Material and methods: Previously serotyped samples for D antigen (n = 1000; 16% weak D serotyped donors) were analysed. The reference methods used for comparison were licensed serology tests for D antigen phenotype, and bidirectional sequencing (BDS) for weak D type confirmation and HPA-1 phenotype prediction. Discrepancies were solved with BDS and BLOODchip® Reference.
Results: There were no system failure, a 100% call rate and no inconclusive results. ID RHD XT correctly called all (88/88) weak D types 1, 2 and 3. Review of other 87 apparent discrepancies identified a small number of serology errors and showed that ID RHD XT correctly signalled the presence of other RHD variants which were further confirmed by BDS and BLOODchip® Reference. The predicted HPA-1 phenotype by ID RHD XT was 100% concordant with BDS.

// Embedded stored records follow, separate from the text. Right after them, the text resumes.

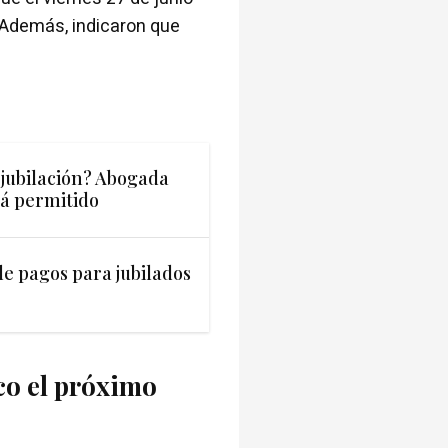
. Además, indicaron que
jubilación? Abogada
tá permitido
e pagos para jubilados
co el próximo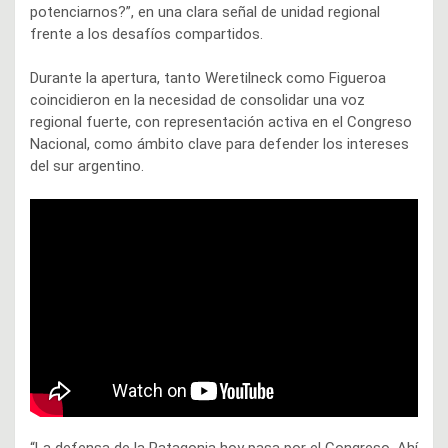
potenciarnos?”, en una clara señal de unidad regional
frente a los desafíos compartidos.
Durante la apertura, tanto Weretilneck como Figueroa
coincidieron en la necesidad de consolidar una voz
regional fuerte, con representación activa en el Congreso
Nacional, como ámbito clave para defender los intereses
del sur argentino.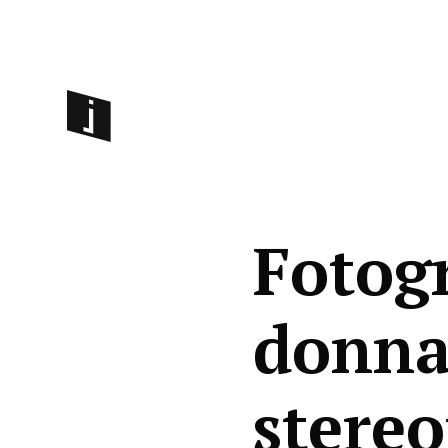
Fotogr
donna
stereo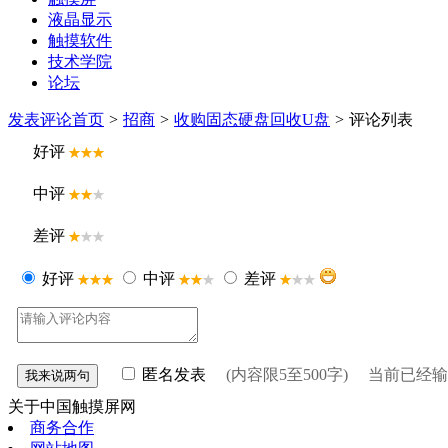
液晶显示
触摸软件
技术学院
论坛
发表评论
首页
>
招商
>
收购固态硬盘回收U盘
>
评论列表
好评
中评
差评
好评
中评
差评
匿名发表
(内容限5至500字) 当前已经
关于中国触摸屏网
商务合作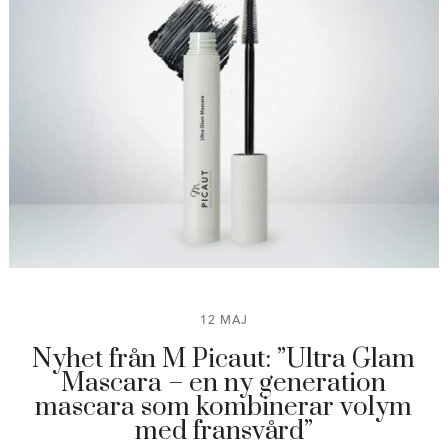
12 MAJ
Nyhet från M Picaut: ”Ultra Glam
Mascara – en ny generation
mascara som kombinerar volym
med fransvård”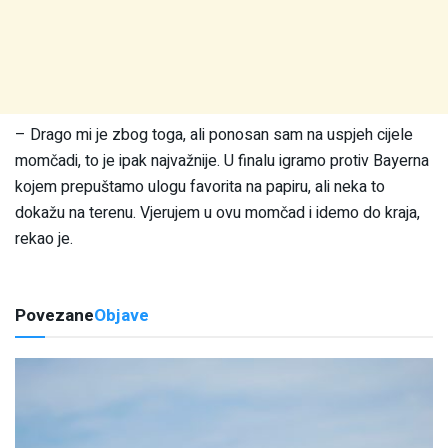
– Drago mi je zbog toga, ali ponosan sam na uspjeh cijele
momčadi, to je ipak najvažnije. U finalu igramo protiv Bayerna
kojem prepuštamo ulogu favorita na papiru, ali neka to
dokažu na terenu. Vjerujem u ovu momčad i idemo do kraja,
rekao je.
Povezane
Objave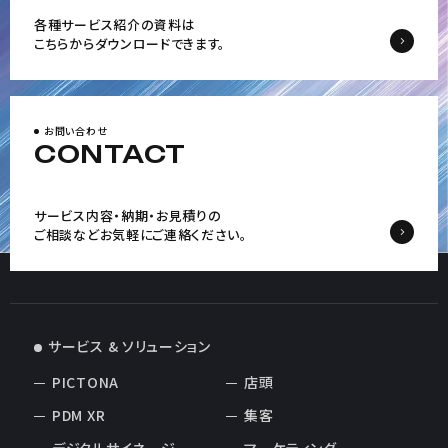
各種サービス紹介の資料は
こちらからダウンロードできます。
お問い合わせ
CONTACT
サービス内容・納期・お見積りの
ご相談など
お気軽にご連絡ください。
サービス & ソリューション
PICTONA
店頭
PDM XR
集客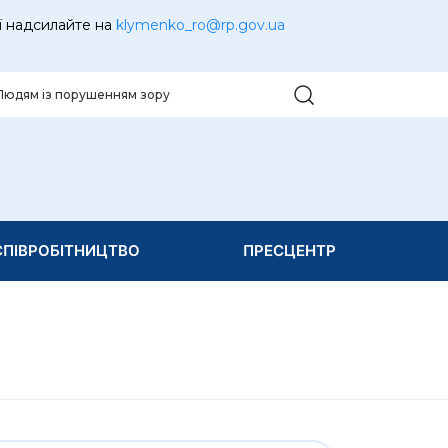
ї надсилайте на
klymenko_ro@rp.gov.ua
Людям із порушенням зору
ПІВРОБІТНИЦТВО
ПРЕСЦЕНТР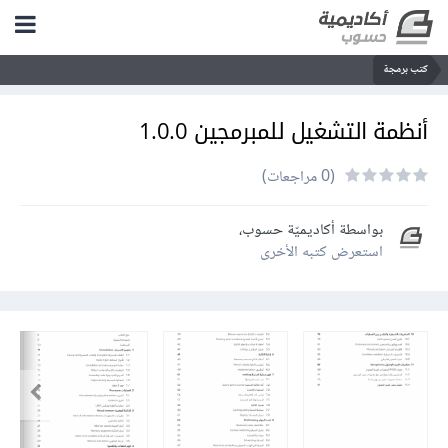
كتب برمجة
أنظمة التشغيل للمبرمجين 1.0.0
(0 مراجعات)
بواسطة
أكاديميّة حسوب
،
استعرض كتبه الأخرى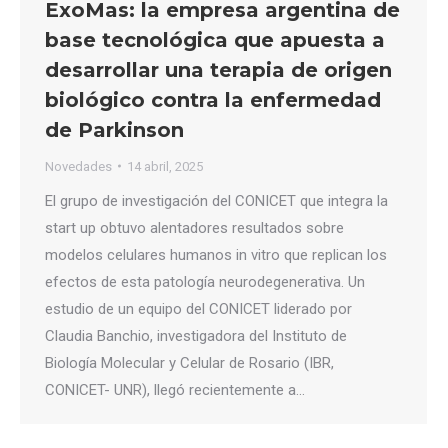
ExoMas: la empresa argentina de
base tecnológica que apuesta a
desarrollar una terapia de origen
biológico contra la enfermedad
de Parkinson
Novedades
14 abril, 2025
El grupo de investigación del CONICET que integra la
start up obtuvo alentadores resultados sobre
modelos celulares humanos in vitro que replican los
efectos de esta patología neurodegenerativa. Un
estudio de un equipo del CONICET liderado por
Claudia Banchio, investigadora del Instituto de
Biología Molecular y Celular de Rosario (IBR,
CONICET- UNR), llegó recientemente a…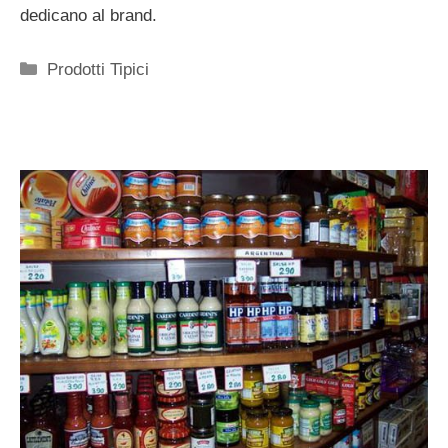
dedicano al brand.
Categorie
Prodotti Tipici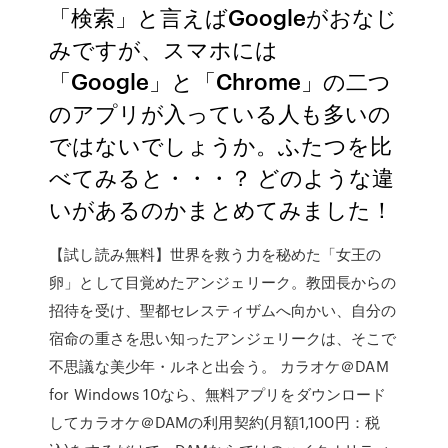
「検索」と言えばGoogleがおなじ
みですが、スマホには
「Google」と「Chrome」の二つ
のアプリが入っている人も多いの
ではないでしょうか。ふたつを比
べてみると・・・？ どのような違
いがあるのかまとめてみました！
【試し読み無料】世界を救う力を秘めた「女王の
卵」として目覚めたアンジェリーク。教団長からの
招待を受け、聖都セレスティザムへ向かい、自分の
宿命の重さを思い知ったアンジェリークは、そこで
不思議な美少年・ルネと出会う。 カラオケ＠DAM
for Windows 10なら、無料アプリをダウンロード
してカラオケ＠DAMの利用契約(月額1,100円：税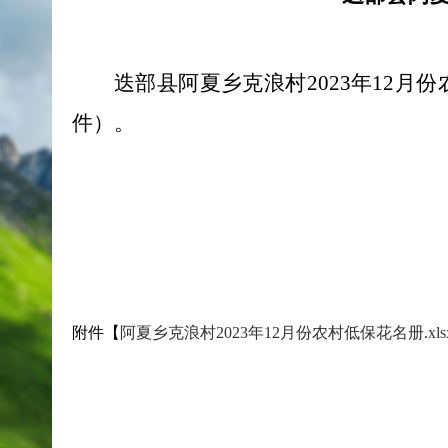
迭部县阿夏乡克浪村2023年12
件）。
附件【
阿夏乡克浪村2023年12月份农村低保花名册.xls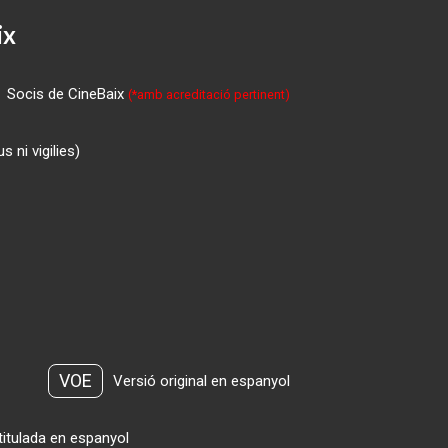
ix
Socis de CineBaix
(*amb acreditació pertinent)
 ni vigilies)
VOE
Versió original en espanyol
titulada en espanyol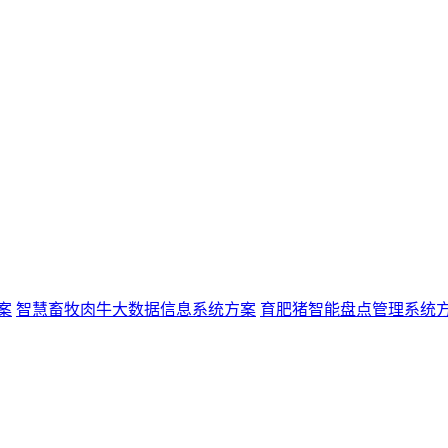
案
智慧畜牧肉牛大数据信息系统方案
育肥猪智能盘点管理系统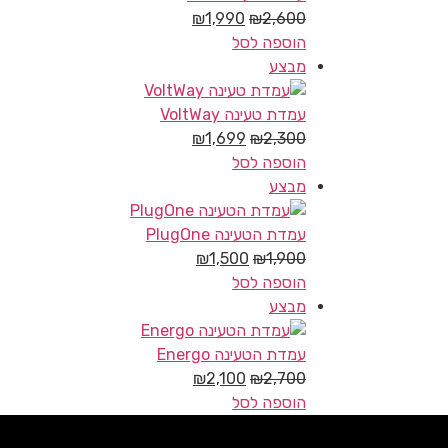
₪
1,990
₪
2,600
הוספה לסל
מבצע
עמדת טעינה VoltWay
₪
1,699
₪
2,300
הוספה לסל
מבצע
עמדת הטעינה PlugOne
₪
1,500
₪
1,900
הוספה לסל
מבצע
עמדת הטעינה Energo
₪
2,100
₪
2,700
הוספה לסל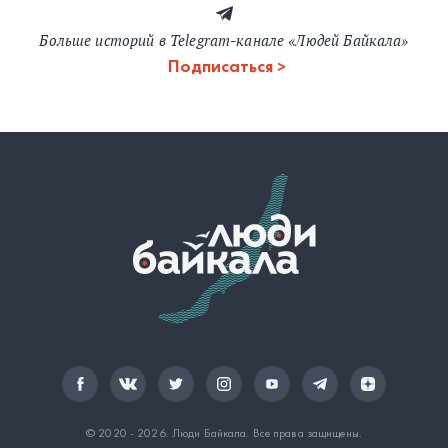
Больше историй в Telegram-канале «Людей Байкала»
Подписаться
© 2020 - 2026.
Люди Байкала
. Все права защищены.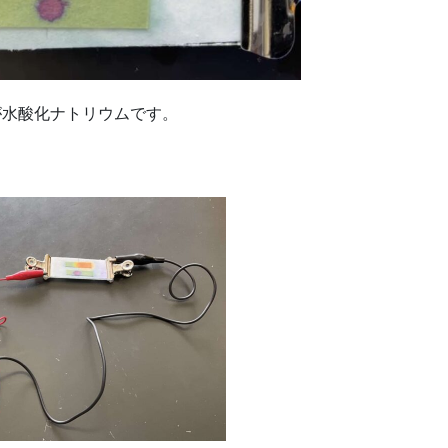
が水酸化ナトリウムです。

Conclusion: ID RHD XT genotype predictions for high-prevalence RhD negative and weak D types 1, 2 and 3 as well as for HPA-1a/HPA-1b antigens were accurate, which is of clinical significance in guiding transfusion needs.
Keywords: HPA-1; ID RHD XT; RHD; blood group genotyping; sensitivity; specificity.
© 2018 International Society of Blood Transfusion.